One afternoon, sitting on a stump under the guava tree, my eyes out on stalks
when I looked at the hill in front of me at my old mud-block house(1).
The bare land of the flat hilltop, seemed an open wound bleeding silently,
"the sorrow of the sign of erosion".
Three days went by!
Now the afternoon is stormy, with heavy rain that falls suddenly washing everything
away, casting leaves on every side.
I, at the veranda windows, again felt panic as I looked at the flat hill-top
The torrent of red earth that poured down the hill seemed like a river of blood
hurtling down, its waters bearing cockerels, insects, roots and, with the mud
and the plants, "the sorrow of the sign of erosion".
On the third day the rain abated, I got out of the house to see the plantation
in the gully (2)
I settled down in front of what used to be my plot. Now it was my heart that
bled, broken by the pain of loss.
Not a stalk of beans to be seen, the orchards not a clue where they'd been,
mandioc uprooted, I'd no idea where my pumpkin and squash patch was.
All I could see was red earth covering the plantations.
I looked over there at the hilltop stripped bare. The crater on the slope,
now cleaner, deeper, seemed like a gaping throat, an open mouth guffawing, laughing
at men for futilely sowing his own woes.
If there had been any trees on the hill, if there had been some protection,
my plot would have been saved, for bushes hold back in the rain flood and spread
the water evenly across the whole surface.
But when man has cut down woods forever, the water flows straight through the
little furrows and breaks out, carrying before it everything in its path, even
nature's loam of the soil, leaving the land ever drier.
I looked again at the hillside, it seemed to laugh no longer.
I too fell grave.

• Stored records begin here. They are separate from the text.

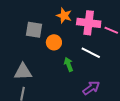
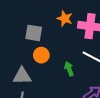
orange circle: (54, 42) -> (41, 55), moved

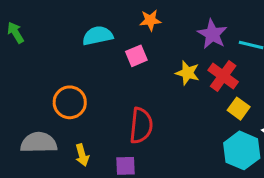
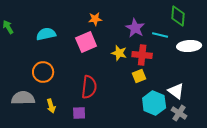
cyan semicircle: (98, 36) -> (46, 34), moved
pink square: (136, 56) -> (86, 42), size x1.5
red cross: (223, 76) -> (142, 55), turned -30
yellow square: (239, 109) -> (139, 76), moved, turned 32

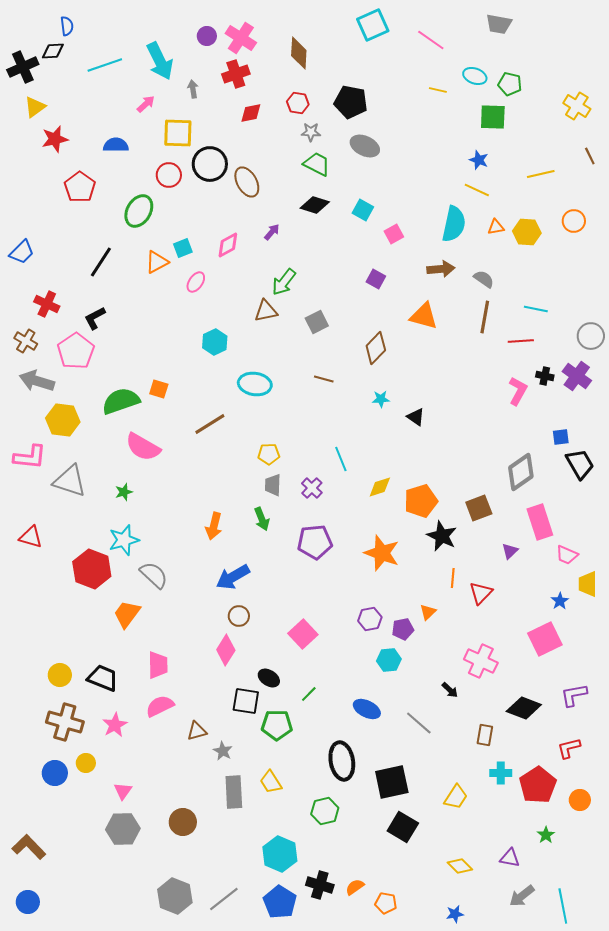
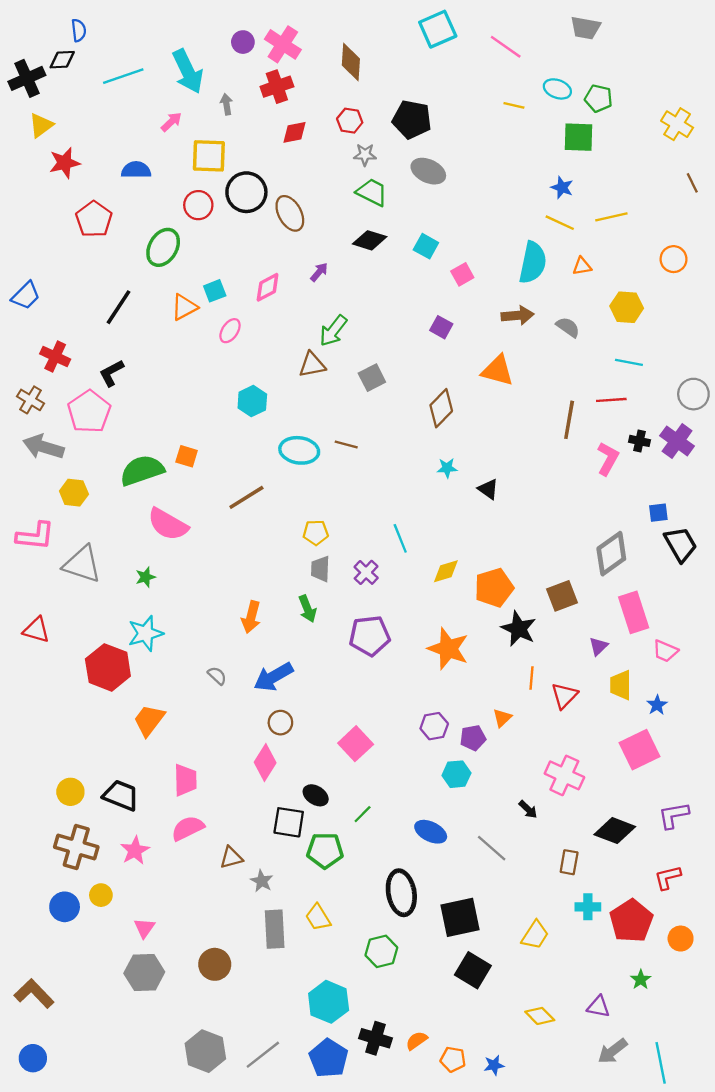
yellow line: (541, 174) -> (611, 217), moved
yellow hexagon: (527, 232) -> (627, 307), moved
brown line: (485, 317) -> (569, 420), moved
brown line: (324, 379) -> (346, 445), moved
yellow hexagon: (63, 420) -> (74, 493), size x0.7
gray semicircle: (154, 575) -> (217, 676), moved, size x0.6
yellow trapezoid: (588, 584) -> (621, 685), moved
blue star: (455, 914) -> (494, 1065), moved

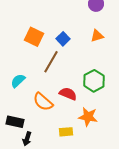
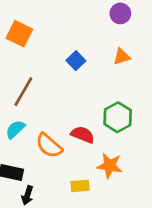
orange square: (34, 37) -> (19, 34), moved
brown line: (51, 62) -> (23, 92), moved
cyan semicircle: (18, 81) -> (15, 129), moved

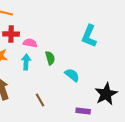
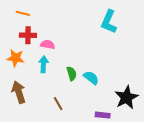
cyan L-shape: (89, 36) -> (109, 22), moved
green semicircle: (50, 58) -> (72, 74), moved

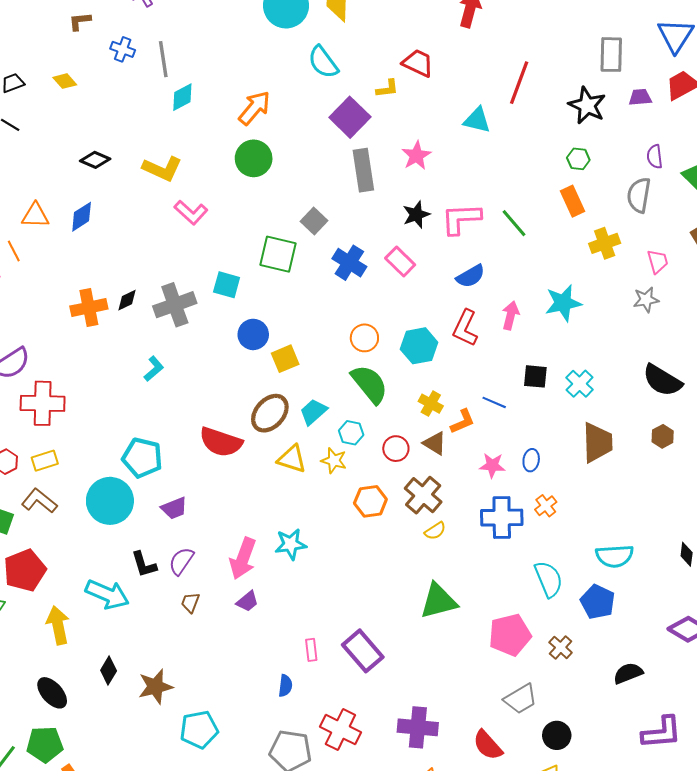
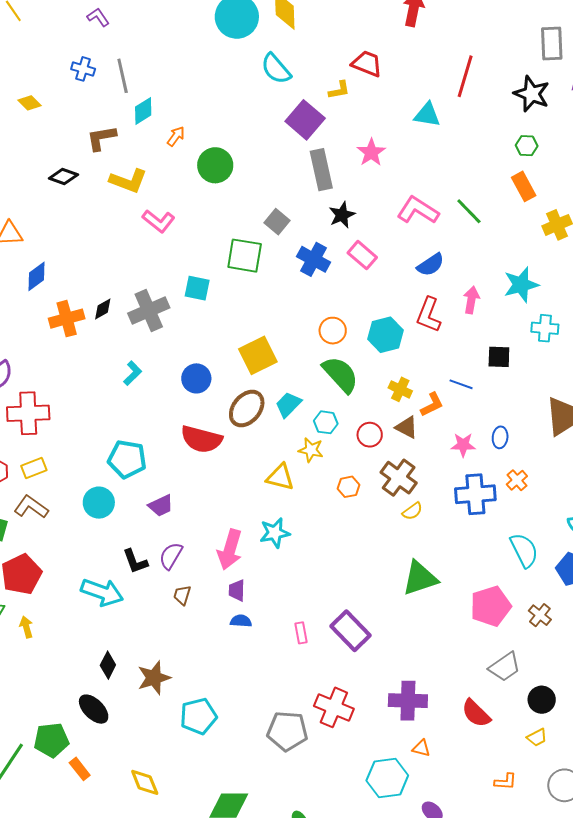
brown L-shape: (80, 21) -> (101, 138), moved, size x1.4
orange arrow: (254, 108) -> (176, 136), moved, size x0.6
black star: (416, 215) -> (342, 215), moved
blue diamond: (82, 217) -> (37, 276), moved
pink L-shape: (461, 219) -> (418, 210), turned 39
blue circle: (253, 334) -> (196, 378), moved
yellow square: (285, 359) -> (258, 355), size x1.4
cyan cross: (580, 384) -> (545, 328), moved, turned -36
yellow triangle: (292, 459) -> (280, 477), moved
cyan circle: (110, 501) -> (99, 503), size x0.7
orange hexagon: (370, 501) -> (349, 487), size x0.7
purple trapezoid: (247, 601) -> (237, 590), turned 135
yellow arrow: (58, 625) -> (26, 627), moved, size x0.6
blue semicircle: (285, 686) -> (241, 621), moved, turned -90
black ellipse: (52, 693) -> (94, 709), moved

For days face to face, the hill stripped naked and defenceless,
and I paying a high price for the destruction of nature, feeling in my torn
heart, "the sorrow of the sign of erosion".
1 Editor's note: mud-block hut: a type of dwelling common in the north
of Minas Gerais, built with a lattice-work of sticks on which mud is packed.
2 Editor's note: hollow: a preferred locale for planting, generally
on the side of a mountain where the hills form a half-moon.